*** Begin section ***

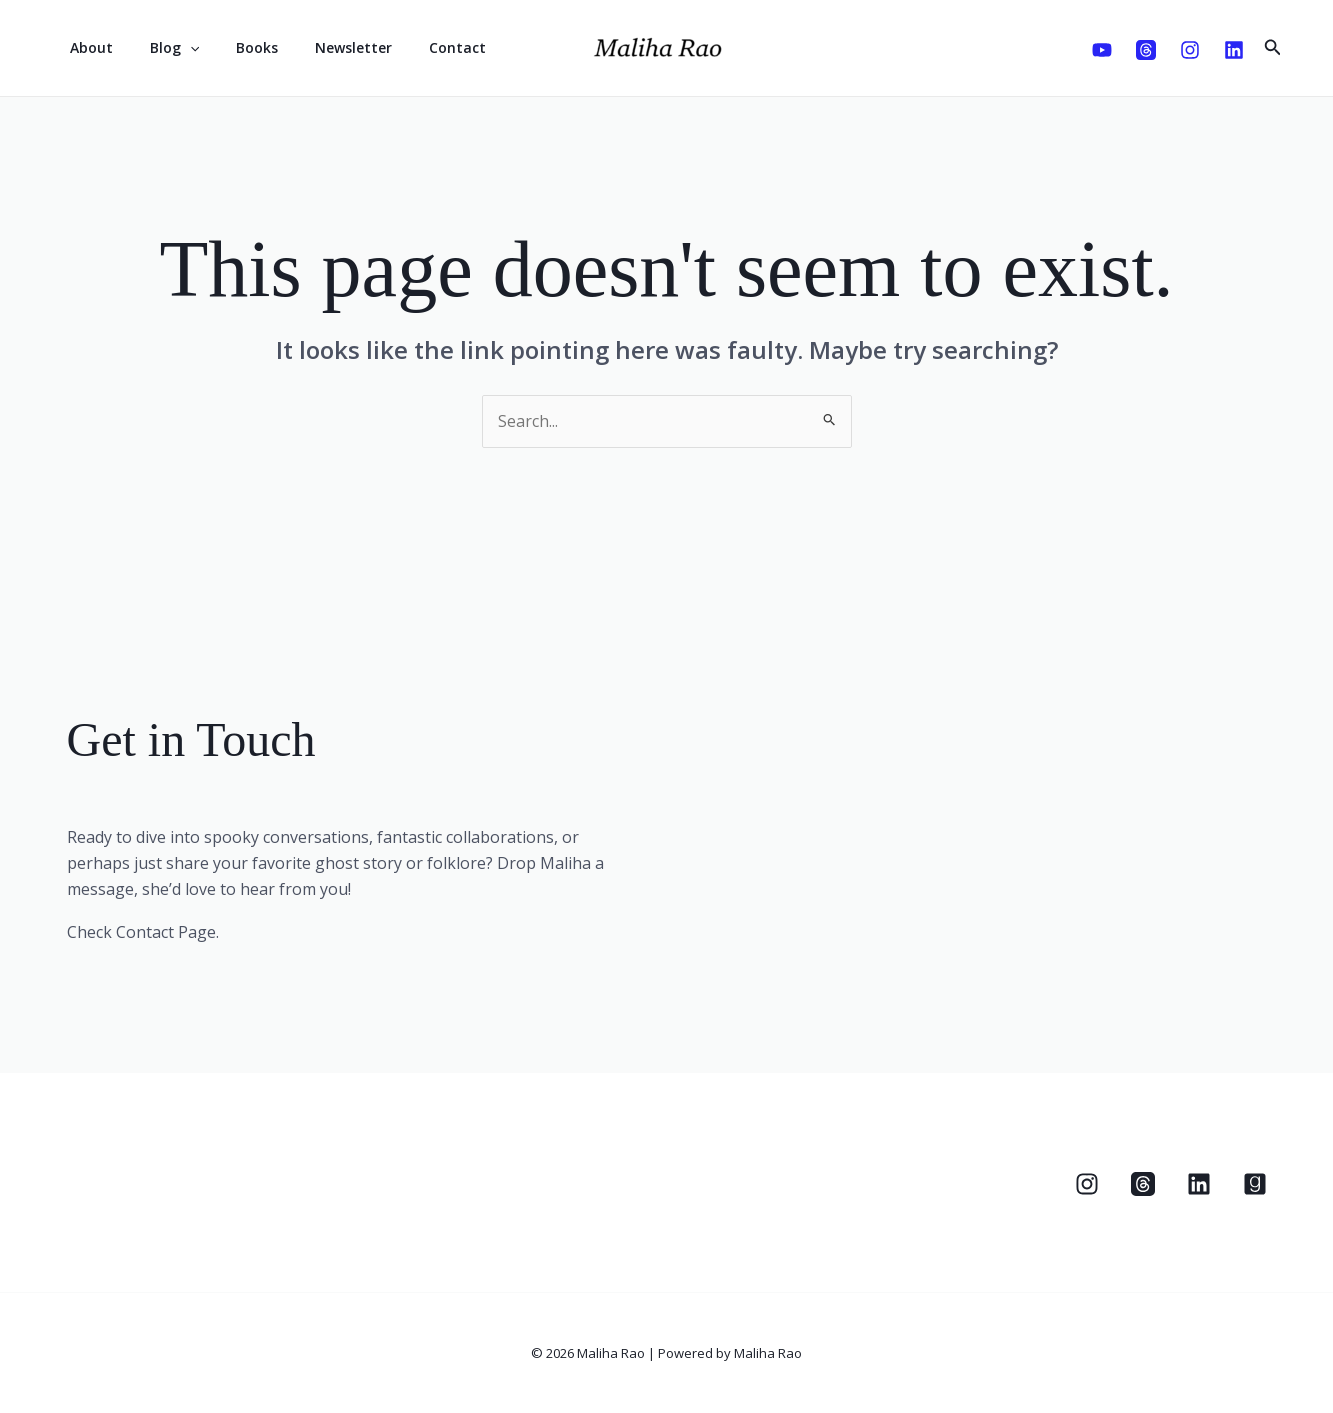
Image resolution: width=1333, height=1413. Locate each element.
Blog (160, 48)
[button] (1273, 48)
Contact (416, 47)
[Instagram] (1190, 50)
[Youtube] (1102, 50)
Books (234, 47)
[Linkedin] (1234, 50)
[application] (176, 48)
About (86, 47)
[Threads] (1146, 50)
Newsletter (321, 47)
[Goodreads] (1255, 1184)
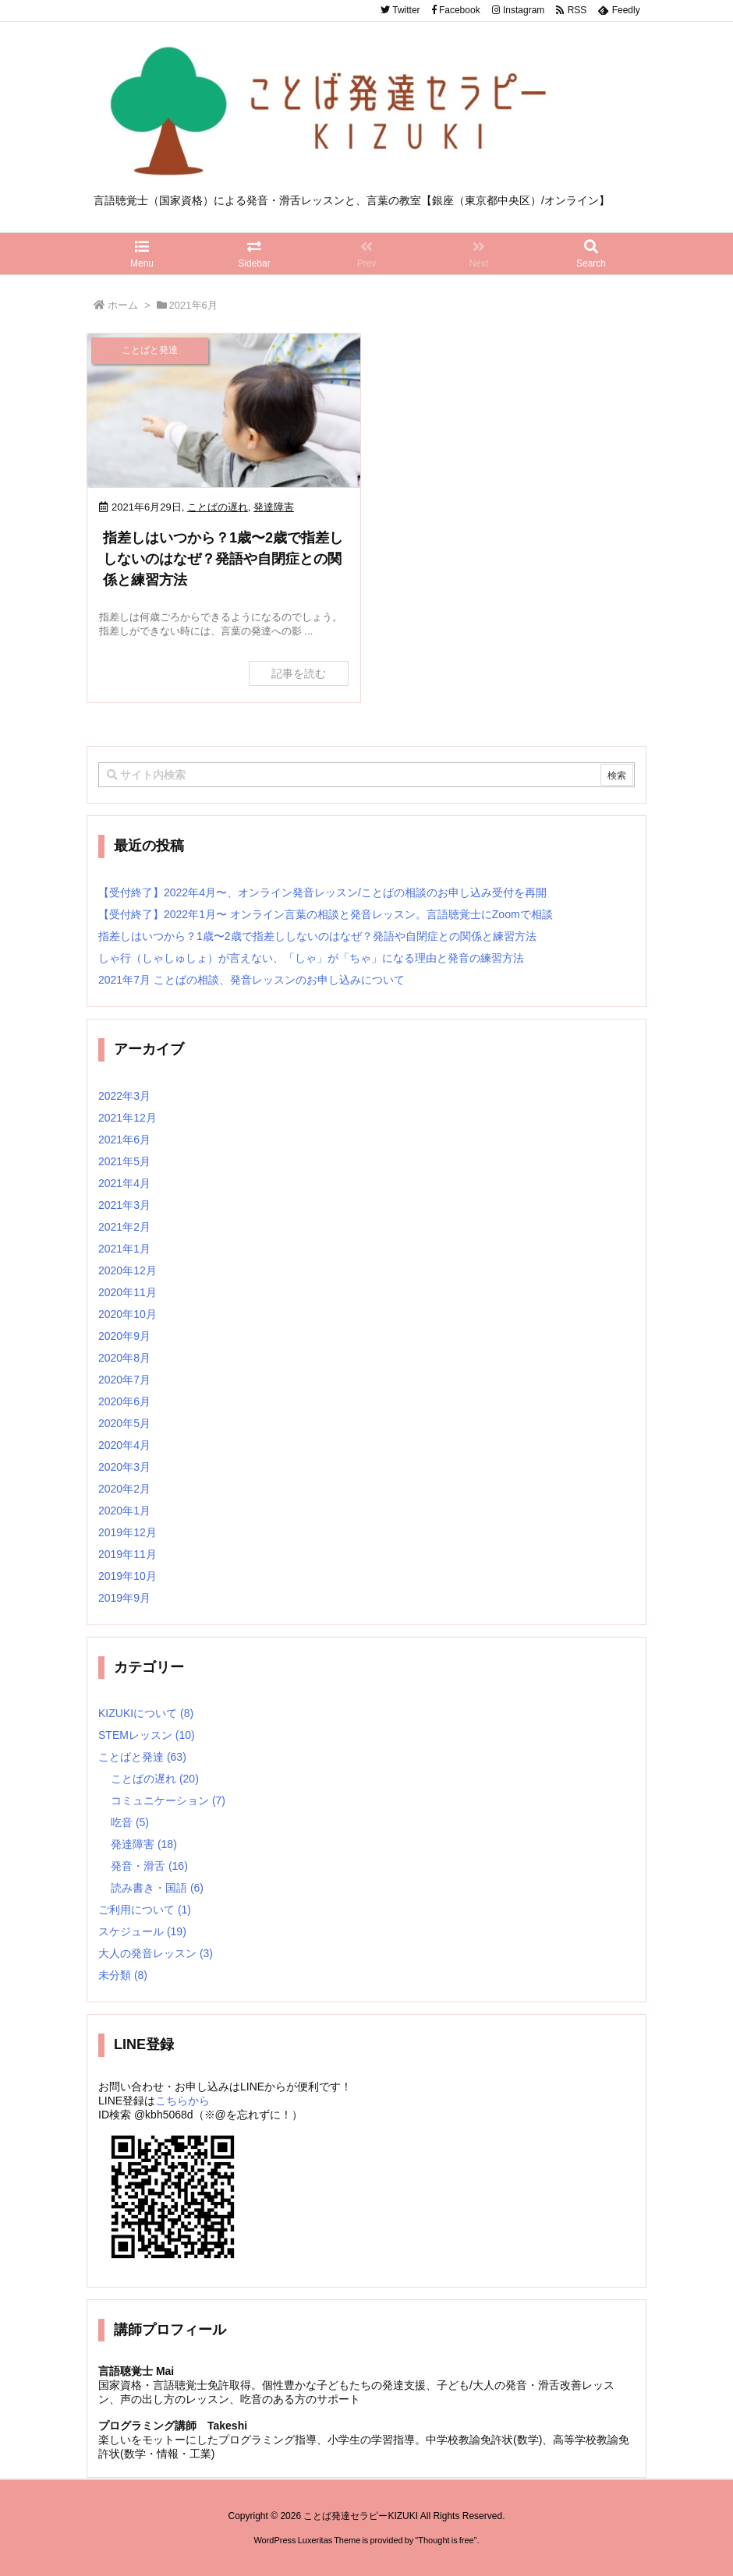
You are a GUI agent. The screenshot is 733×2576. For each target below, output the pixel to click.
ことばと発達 (142, 1757)
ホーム (123, 305)
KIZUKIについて (145, 1713)
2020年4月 (124, 1445)
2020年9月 (124, 1336)
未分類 (122, 1975)
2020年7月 (124, 1379)
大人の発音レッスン (155, 1953)
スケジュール (142, 1931)
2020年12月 (127, 1270)
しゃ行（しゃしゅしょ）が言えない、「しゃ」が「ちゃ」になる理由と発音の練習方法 (311, 958)
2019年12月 (127, 1532)
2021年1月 (124, 1248)
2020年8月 (124, 1358)
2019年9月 (124, 1598)
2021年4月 (124, 1183)
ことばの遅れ (217, 507)
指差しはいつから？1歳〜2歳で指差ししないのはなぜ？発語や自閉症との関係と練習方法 (223, 559)
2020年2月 (124, 1488)
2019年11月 (127, 1554)
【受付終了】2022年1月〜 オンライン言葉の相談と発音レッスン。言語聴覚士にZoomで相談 (325, 914)
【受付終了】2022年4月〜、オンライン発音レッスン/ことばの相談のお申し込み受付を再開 (322, 892)
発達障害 (273, 507)
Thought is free (445, 2540)
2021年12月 (127, 1117)
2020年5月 (124, 1423)
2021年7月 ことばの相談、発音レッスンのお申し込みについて (251, 980)
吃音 (130, 1822)
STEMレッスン (146, 1735)
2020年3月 (124, 1467)
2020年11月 (127, 1292)
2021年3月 (124, 1205)
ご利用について (144, 1909)
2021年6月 (124, 1139)
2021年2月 (124, 1227)
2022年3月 (124, 1096)
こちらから (182, 2100)
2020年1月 (124, 1510)
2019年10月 (127, 1576)
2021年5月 (124, 1161)
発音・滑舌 (149, 1866)
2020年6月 (124, 1401)
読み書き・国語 (157, 1888)
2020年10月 (127, 1314)
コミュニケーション (168, 1800)
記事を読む (298, 673)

*** End section ***

* EXERCISE DIRECTIONS
Restate word for word only the lines above from the line containing "2019年9月 (124, 1598)" to the line containing "吃音 (130, 1822)", both of them included.

* RESULT OF THE EXERCISE
2019年9月 (124, 1598)
2021年4月 (124, 1183)
ことばの遅れ (217, 507)
指差しはいつから？1歳〜2歳で指差ししないのはなぜ？発語や自閉症との関係と練習方法 (223, 559)
2020年2月 (124, 1488)
2019年11月 (127, 1554)
【受付終了】2022年1月〜 オンライン言葉の相談と発音レッスン。言語聴覚士にZoomで相談 (325, 914)
【受付終了】2022年4月〜、オンライン発音レッスン/ことばの相談のお申し込み受付を再開 (322, 892)
発達障害 (273, 507)
Thought is free (445, 2540)
2021年12月 (127, 1117)
2020年5月 (124, 1423)
2021年7月 ことばの相談、発音レッスンのお申し込みについて (251, 980)
吃音 (130, 1822)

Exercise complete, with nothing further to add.